Darkness descends across the Andes Mountains while Texas A&M astronomer Jennifer Marshall works at the Cerro Tololo Inter-American Observatory in Chile. As her eyes roam the night sky, she has no idea that she’s standing at the intersection of cosmic history.
The event she’s about to witness began 11 billion years ago when two neutron stars—the super dense, collapsed remains of ancient stars—start to spin around each other. The orbiting pair come closer and closer, almost touching, dancing to their own astronomical tune.

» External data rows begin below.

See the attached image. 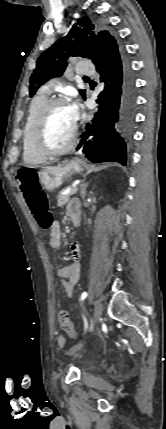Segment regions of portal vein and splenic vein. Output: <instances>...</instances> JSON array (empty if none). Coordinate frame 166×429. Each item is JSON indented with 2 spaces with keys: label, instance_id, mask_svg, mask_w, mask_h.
<instances>
[{
  "label": "portal vein and splenic vein",
  "instance_id": "18ae733b",
  "mask_svg": "<svg viewBox=\"0 0 166 429\" xmlns=\"http://www.w3.org/2000/svg\"><path fill=\"white\" fill-rule=\"evenodd\" d=\"M77 191H78V188H77V187H74V188L71 190V195L76 194V193H77Z\"/></svg>",
  "mask_w": 166,
  "mask_h": 429
}]
</instances>
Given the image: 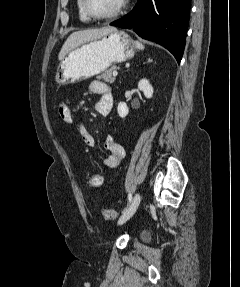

On Aug. 17, she and researchers at observatories worldwide detect the stars’ movement in the form of gravitational waves in space—ripples that are created when massive objects circle one another. Scientists around the world zero in on the galaxy (NGC 4993), located relatively near our own Milky Way. In Antarctica, a robotic telescope moves into position, remote-controlled by Texas A&M University astronomers Lifan Wang and Nicholas Suntzeff.
Then, an explosion: a kilonova. As the stars slam into each other, basic elements such as gold, platinum and lead emerge. Marshall witnesses firsthand the fiery aftermath of the explosion and records some of the initial images using the most powerful digital camera in the world: the 570-megapixel Dark Energy Camera.
Later, papers will be published and research conclusions made. But for a moment, she and thousands of other astronomers pause, to stare at the sky in wonder.
Although the merger of these neutron stars, depicted here, happened 130 million years ago, scientists witnessed it from Earth in August 2017 because of the galaxy’s distance in light-years. The event marked the first time that scientists caught two neutron stars collide and confirms that these strange smashups are the source of heavy elements. Texas A&M astronomers are proud to have played a role in the discovery.